In one of the most scathing feature stories on AOL (NYSE: TWX) since the new management came in, FastCompany’s latest issue dissects what led to the current state of chaos at AOL, and then highlights the silver lining in the portal company.
As the story says, AOL has failed to exploit a wealth of formidable assets, including “a ubiquitous brand, millions of regular users, the Web’s dominant instant-messaging service, the iconic MapQuest and Moviefone, the most popular finance site, a top celebrity-gossip site in TMZ, an innovative video search engine in Truveo, and deep television and music offerings.” And why? The story pieces together “a tale of failure on multiple fronts: short-term thinking, bad technology, bungled product development, a dramatic miscalculation of what drives page views on its own site, and a risk-averse culture more prone to imitation than innovation.” Bungled product development is probably the predominant underlying reason, both under this regime and even under the previous one.
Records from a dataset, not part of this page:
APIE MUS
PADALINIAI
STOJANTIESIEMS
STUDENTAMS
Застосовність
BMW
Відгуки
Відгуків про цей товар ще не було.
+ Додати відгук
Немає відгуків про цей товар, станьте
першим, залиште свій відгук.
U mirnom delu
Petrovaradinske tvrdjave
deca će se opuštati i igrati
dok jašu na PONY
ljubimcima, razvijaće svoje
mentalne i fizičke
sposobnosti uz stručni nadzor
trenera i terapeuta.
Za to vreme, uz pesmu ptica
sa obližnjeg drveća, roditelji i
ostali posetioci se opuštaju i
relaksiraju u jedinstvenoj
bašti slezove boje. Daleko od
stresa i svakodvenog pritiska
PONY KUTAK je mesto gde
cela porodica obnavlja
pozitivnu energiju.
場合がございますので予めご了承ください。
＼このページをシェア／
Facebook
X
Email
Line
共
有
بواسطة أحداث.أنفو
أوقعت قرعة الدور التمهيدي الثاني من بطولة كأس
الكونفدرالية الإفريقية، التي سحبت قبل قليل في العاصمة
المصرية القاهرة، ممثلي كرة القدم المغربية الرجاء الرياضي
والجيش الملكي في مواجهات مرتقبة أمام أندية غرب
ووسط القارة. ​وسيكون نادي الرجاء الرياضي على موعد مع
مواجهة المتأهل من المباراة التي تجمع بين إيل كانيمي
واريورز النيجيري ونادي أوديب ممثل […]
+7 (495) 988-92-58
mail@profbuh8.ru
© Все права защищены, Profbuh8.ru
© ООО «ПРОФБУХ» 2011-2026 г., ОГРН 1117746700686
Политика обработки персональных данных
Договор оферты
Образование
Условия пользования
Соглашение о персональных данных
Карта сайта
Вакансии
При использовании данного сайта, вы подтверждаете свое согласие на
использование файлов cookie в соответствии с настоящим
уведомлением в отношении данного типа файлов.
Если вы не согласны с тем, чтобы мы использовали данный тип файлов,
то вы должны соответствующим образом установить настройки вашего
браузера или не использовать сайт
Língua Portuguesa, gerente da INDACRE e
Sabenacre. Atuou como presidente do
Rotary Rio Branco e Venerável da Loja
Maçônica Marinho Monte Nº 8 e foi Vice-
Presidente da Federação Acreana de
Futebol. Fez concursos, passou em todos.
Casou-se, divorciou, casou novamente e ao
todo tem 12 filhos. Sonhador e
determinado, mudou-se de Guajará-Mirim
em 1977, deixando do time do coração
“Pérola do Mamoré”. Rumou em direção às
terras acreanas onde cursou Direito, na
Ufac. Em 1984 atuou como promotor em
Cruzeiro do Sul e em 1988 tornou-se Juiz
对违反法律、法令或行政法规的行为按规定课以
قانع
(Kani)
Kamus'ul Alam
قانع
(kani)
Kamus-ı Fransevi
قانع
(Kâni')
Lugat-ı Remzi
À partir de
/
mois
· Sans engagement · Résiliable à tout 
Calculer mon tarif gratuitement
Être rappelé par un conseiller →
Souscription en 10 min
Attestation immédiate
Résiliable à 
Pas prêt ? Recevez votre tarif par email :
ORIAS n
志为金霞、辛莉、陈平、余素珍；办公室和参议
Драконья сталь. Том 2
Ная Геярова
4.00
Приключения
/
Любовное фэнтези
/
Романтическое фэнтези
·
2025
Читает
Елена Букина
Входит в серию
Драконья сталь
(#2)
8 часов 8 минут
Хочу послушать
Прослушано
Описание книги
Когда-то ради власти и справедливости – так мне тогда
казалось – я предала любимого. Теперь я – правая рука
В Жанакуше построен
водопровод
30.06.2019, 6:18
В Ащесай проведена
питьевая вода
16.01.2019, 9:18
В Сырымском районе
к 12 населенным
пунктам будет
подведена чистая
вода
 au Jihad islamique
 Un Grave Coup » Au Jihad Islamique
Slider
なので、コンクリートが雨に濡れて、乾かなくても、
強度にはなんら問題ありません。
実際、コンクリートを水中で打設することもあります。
It then takes the example of its social networking development efforts with AIM Pages, and how that was bungled up (Will AOL’s $850 million buy of Bebo give it another chance? Too early to say). Then AOL’s search tweaks in 2007, which led to a dramatic drop in revenues from Q2 to Q3 last year. Some silver lining about AOL’s Platform-A ad unit, though of course the management changes over the last 6 months would do little to inspire confidence.
Meanwhile, the author’s note at the end of the story is kinda ironic: “David Case is a freelance writer in New York. He is not related to AOL founder Steve Case.”